Analysis: Sandisk has published a blog about an interview with high bandwidth memory (HBM) pioneer Professor Joung-ho Kim from KAIST’s Department of Electrical and Electronic Engineering. KAIST is Korea’s Advanced Institute of Science and Technology, a national research university and Joung-ho Kim was instrumental in HBM development. He’s now involved with high bandwidth flash (HBF) technology which Sandisk sees as an answer to the GPU HBM wall problem; AI workload context memory (KV cache) overflowing HBM capacity, causing time-consuming recomputation of vectors.
We wrote about this late last year and noted its development would be complex. Nvidia, the largest HBM buyer, has not yet expressed any public interest in the technology.
Since then, Nvidia has devised its context memory extension technology (ICMSP) which uses DPU-connected NVMe SSDs to hold overflowing key:value cache data from HBM and the GPU server’s DRAM. ICMSP (Inference Context Memory Storage Platform) is effectively higher bandwidth and lower latency flash than a standard SSD as the BlueField-4 DPU to which it’s attached is a storage accelerator, and connected to the GPUs in a Vera Rubin pod by Spectrum-6 Ethernet, using photonics and running at 800 Gbps per port.
With this background let’s look at the Sandisk blog and see what it can tell us about HBF prospects.
Prof. Kim outlines the need for technology like HBF, saying: “In the (AI) transformer model, especially in inference cases, it is memory-bound. So rather than having a lot of computation, they spend more time bringing data from the memory and writing process. Bandwidth is limiting them.”
“Unfortunately, most inference and training processes, as well as performance, are limited by memory. That means we need more memory innovation. But in the memory world, we have SRAM, DRAM, and NAND flash memories. And we have to somehow design those connections.
Kim thinks “The computing innovation will be driven mostly by memory architecture. That I strongly believe.”

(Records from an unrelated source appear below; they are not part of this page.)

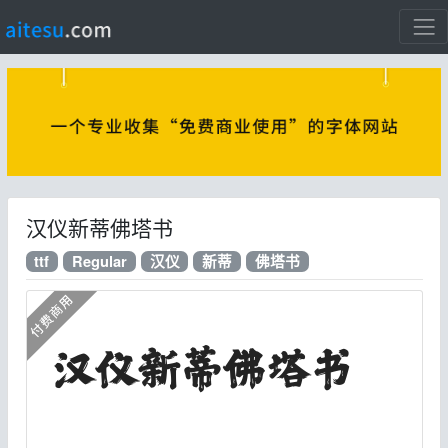
汉仪新蒂佛塔书
ttf
Regular
汉仪
新蒂
佛塔书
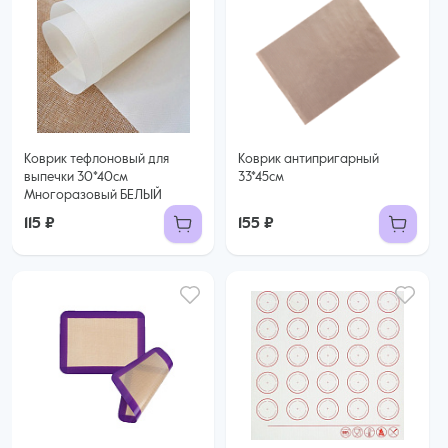
Коврик тефлоновый для
Коврик антипригарный
выпечки 30*40см
33*45см
Многоразовый БЕЛЫЙ
115 ₽
155 ₽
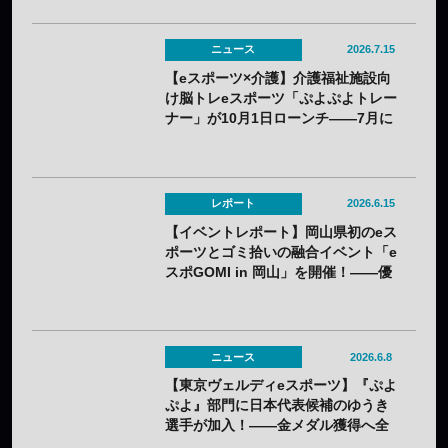
ニュース
2026.7.15
【eスポーツ×介護】介護福祉施設向
け脳トレeスポーツ「ぷよぷよトレー
ナー」が10月1日ローンチ——7月に
オンライン説明会を開催
レポート
2026.6.15
【イベントレポート】岡山県初のeス
ポーツとゴミ拾いの融合イベント「e
スポGOMI in 岡山」を開催！――優
勝はグロップサンセリテが飾る
ニュース
2026.6.8
【東京ヴェルディeスポーツ】『ぷよ
ぷよ』部門に日本代表候補のゆうき
選手が加入！——金メダル獲得へ全
力サポート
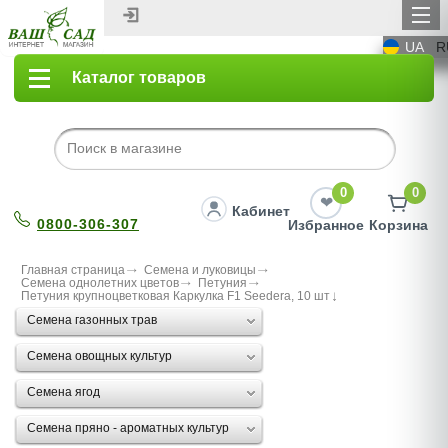
UA
R
Каталог товаров
0
0
Кабинет
0800-306-307
Избранное
Корзина
Главная страница
Семена и луковицы
Семена однолетних цветов
Петуния
Петуния крупноцветковая Каркулка F1 Seedera, 10 шт
Семена газонных трав
Семена овощных культур
Семена ягод
Семена пряно - ароматных культур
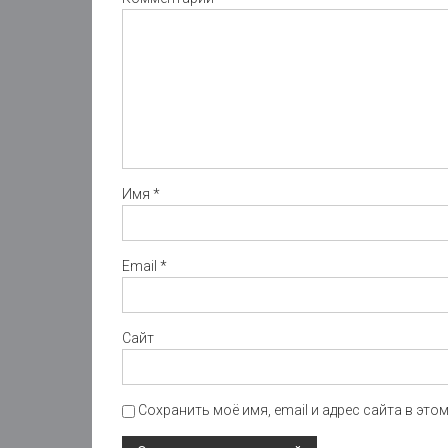
Имя
*
Email
*
Сайт
Сохранить моё имя, email и адрес сайта в эт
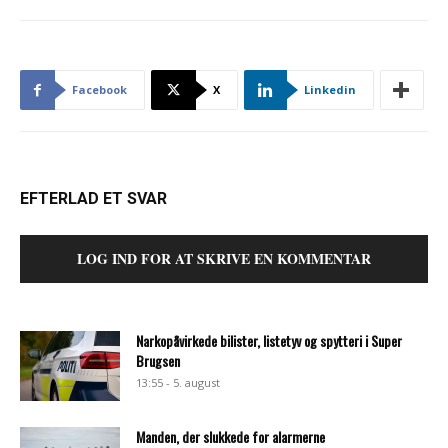
Facebook
X
Linkedin
EFTERLAD ET SVAR
LOG IND FOR AT SKRIVE EN KOMMENTAR
Narkopåvirkede bilister, listetyv og spytteri i Super
Brugsen
13:55 - 5. august
Manden, der slukkede for alarmerne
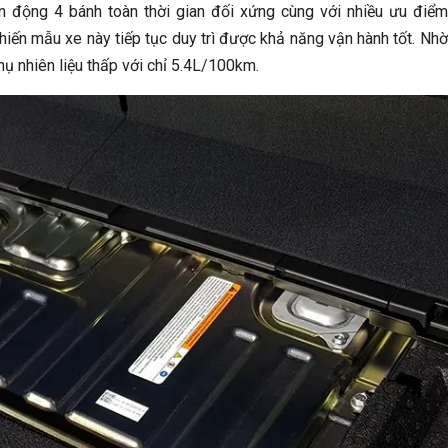
n động 4 bánh toàn thời gian đối xứng cùng với nhiều ưu điể
hiến mẫu xe này tiếp tục duy trì được khả năng vận hành tốt. Nhờ
ụ nhiên liệu thấp với chỉ 5.4L/100km.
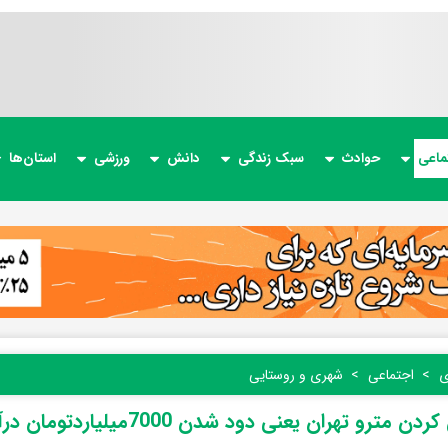
ماعی
حوادث
سبک زندگی
دانش
ورزشی
استان‌ها
ی
اجتماعی
شهری و روستایی
ن مترو تهران یعنی دود شدن 7000میلیاردتومان درآمد شهرداری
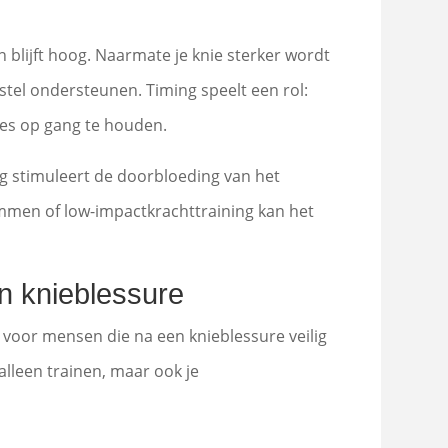
 blijft hoog. Naarmate je knie sterker wordt
stel ondersteunen. Timing speelt een rol:
ces op gang te houden.
ing stimuleert de doorbloeding van het
mmen of low-impactkrachttraining kan het
en knieblessure
s voor mensen die na een knieblessure veilig
 alleen trainen, maar ook je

He has outlined a model in which you can place 100GB of HBM to act as a cache in front of a 1TB layer of HBF, and notes: “The challenge is that the GPU has to accept that new architecture. That is the best for them. … Also, developers will have to change the software to optimize the software and hardware together. For example, some data has to be directly connected and transmitted from HBF to HBM.So, they need a new instruction set and circuit to support them. They have to accept those kinds of new parameters.”
That makes HBF adoption more complex.
Stepping back, we could say that HBF technology development is a multi-year effort and requires a GPU manufacturer, such as Nvidia, to surround its GPU with a set of HBM dies, and surround them in turn with a set of HBF dies if the HBM caches the HBF, or provide direct GPU-to-HBF connectivity if it doesn’t, making GPU memory management more complex. We’re looking at a lot of semiconductor-level work here.
We note that SK hynix and Nvidia are working together on a 100 million IOPS AI SSD (AIN-P) notion. If that SSD were to be used in Nvidia’s BlueField-4 connected ICMSP, then there might be no need for HBF.
We think that, if there is a general SSD industry HBF standard and if Nvidia adopts HBF as a technology direction, then HBF technology has a future. Absent these two things it will struggle.